Pays stable de la région, le royaume du Maroc est considéré et respecté.
Pour sa part, l’Algérie a brutalement réagi à l’annonce française en faveur de la position marocaine sur le différend saharien. Elle assiste impuissante aux avancées de pays plus compréhensifs de la position marocaine. Elle aussi, cherche à compter ses soutiens extérieurs. Si la Chine reste toujours intéressée par tout ce qui touche aux besoins économiques locaux, elle reste prudente pour le reste. Très courtisée, l’Europe demeure en attente car l’Algérie, avec ses hydrocarbures, possède un atout qui parle.
Les deux parties ont bien pris conscience de l’importance des soutiens extérieurs à leur cause. Il faut donc se montrer, se faire valoir et occuper le champ médiatique. Le conflit au Moyen-Orient avec l’attaque du Hamas sur Israël du 7 Octobre 2023 a eu un impact au niveau des populations.

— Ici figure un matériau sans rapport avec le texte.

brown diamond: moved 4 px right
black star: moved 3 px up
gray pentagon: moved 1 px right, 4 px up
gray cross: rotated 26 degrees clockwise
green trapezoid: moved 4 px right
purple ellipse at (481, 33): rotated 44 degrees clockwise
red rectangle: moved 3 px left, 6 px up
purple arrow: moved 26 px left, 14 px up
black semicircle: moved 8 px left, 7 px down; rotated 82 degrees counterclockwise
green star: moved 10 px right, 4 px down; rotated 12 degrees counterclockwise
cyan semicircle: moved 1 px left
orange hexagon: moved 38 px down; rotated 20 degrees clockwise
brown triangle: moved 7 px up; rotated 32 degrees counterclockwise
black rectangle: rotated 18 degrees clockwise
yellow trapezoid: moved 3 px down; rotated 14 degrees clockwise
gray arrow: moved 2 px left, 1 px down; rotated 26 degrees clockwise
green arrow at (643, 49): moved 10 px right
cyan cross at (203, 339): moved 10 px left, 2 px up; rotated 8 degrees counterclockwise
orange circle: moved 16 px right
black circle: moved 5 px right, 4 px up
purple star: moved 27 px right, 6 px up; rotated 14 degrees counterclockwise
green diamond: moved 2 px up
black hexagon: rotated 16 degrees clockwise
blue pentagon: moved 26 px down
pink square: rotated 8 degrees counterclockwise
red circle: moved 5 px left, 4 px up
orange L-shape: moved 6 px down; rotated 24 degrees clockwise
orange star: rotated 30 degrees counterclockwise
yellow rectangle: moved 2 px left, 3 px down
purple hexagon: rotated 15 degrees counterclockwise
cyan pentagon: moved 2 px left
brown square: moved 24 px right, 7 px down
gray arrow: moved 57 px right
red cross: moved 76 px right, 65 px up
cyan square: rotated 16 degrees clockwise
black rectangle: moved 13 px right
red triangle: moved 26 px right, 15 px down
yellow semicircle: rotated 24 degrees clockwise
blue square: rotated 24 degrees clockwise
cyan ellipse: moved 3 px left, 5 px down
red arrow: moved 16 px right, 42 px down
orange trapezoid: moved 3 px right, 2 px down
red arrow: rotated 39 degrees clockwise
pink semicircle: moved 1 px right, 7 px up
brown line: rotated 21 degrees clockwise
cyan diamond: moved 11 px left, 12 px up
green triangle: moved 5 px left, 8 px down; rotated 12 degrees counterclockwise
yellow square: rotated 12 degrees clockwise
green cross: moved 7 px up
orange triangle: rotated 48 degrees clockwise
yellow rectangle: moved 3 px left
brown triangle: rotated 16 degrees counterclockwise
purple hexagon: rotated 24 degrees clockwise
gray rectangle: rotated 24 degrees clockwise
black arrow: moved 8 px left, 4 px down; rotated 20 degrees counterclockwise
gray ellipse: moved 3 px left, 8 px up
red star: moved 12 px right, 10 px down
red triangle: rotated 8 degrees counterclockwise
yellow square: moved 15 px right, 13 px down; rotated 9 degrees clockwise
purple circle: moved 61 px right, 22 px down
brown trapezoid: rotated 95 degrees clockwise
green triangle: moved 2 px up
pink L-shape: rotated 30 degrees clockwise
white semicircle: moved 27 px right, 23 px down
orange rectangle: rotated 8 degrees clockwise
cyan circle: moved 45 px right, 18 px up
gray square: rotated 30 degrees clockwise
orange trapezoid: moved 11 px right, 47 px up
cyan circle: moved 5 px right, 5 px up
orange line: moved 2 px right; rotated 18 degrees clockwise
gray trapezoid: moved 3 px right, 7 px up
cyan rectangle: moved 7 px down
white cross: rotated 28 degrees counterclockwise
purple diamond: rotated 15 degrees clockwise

Rabat qui vient de signer l’accord d’Abraham est naturellement préoccupé.
De son côté, Alger entend en profiter et paraître comme le pays arabe et musulman le plus engagé dans le soutien aux Palestiniens de la bande de Gaza. La possibilité pour son armée de passer par l’Égypte pour aller leur porter secours a même été envisagée.
L’Algérie suit également de près les crises qui secouent l’Afrique et la zone sahélienne. Elle s’y sent d’autant plus concernée qu’elle partage certaines de ses frontières et qu’elle entend être associée à toute évolution qui pourrait impliquer les Touaregs qui se trouvent sur son territoire. Sur le plan interne, les élections prochaines entrainent une certaine nervosité dans les milieux du pouvoir et tous les moyens sont bons pour s’y maintenir. La crise du Sahara Occidental avec le Maroc vient à propos pour permettre d’enflammer son opinion publique.
La France, après sa récente prise de position pour régler le différent, est aussi naturellement l’autre coupable historique tout désigné.
Malgré des approches d’apaisement de Paris, l’Algérie reste arc- boutée sur son opposition systématique à la France dont elle n’arrive pas à s’extraire avec le temps.
Le Maroc et l’Algérie doivent tenir compte de certaines réalités politiques, industrielles et économiques dans leurs relations avec la France.Ils doivent également garder en mémoire l’existence et la pérennité de leur nombreuse diaspora dans l’hexagone.
Complètement insérée dans le monde moderne, à l’écoute des réseaux sociaux, leur jeunesse ne trouve pas toujours sur place le travail correspondant aux études faites et aux diplômes acquis. Elle est donc préoccupée par son avenir au pays ou vers d’autres univers plus propices à son épanouissement. Cruel dilemme que celui d’être écartelé entre rester au pays ou être attiré par un départ à l’étranger plus valorisant et surtout plus rémunérateur. Ainsi, environ 8.000 médecins marocains choisissent d’exercer en France plutôt que de rester dans leur pays qui en a tant besoin.
Quatre-vingts ans après la Libération, la France, le Maroc et l’Algérie demeurent liés par leur passé commun mais encore par la pratique du français.
Après le sang versé qu’il faut savoir garder en mémoire, il faut maintenant compter avec les binationaux mais également avec le sang mêlé des unions inter- communautaires et la génération d’enfants qui en sont issus. Entre les trois pays il existe des échanges culturels, professionnels, mais aussi humains, qui entrainent des flux migratoires, notamment saisonniers.
Gardons encore en mémoire que Daech n’est pas mort et que le djihadisme d’atmosphère demeure sous jacent. Le Sahara Occidental vient s’ajouter à la crise moyen-orientale en entretenant l’exacerbation des passions.
Ces nervosités demandent à être gardées dans le contexte des relations entre l’Algérie, la France et le Maroc.
Elles sont à rajouter à la liste non exhaustive des soubresauts épidermiques qui régissent nos relations.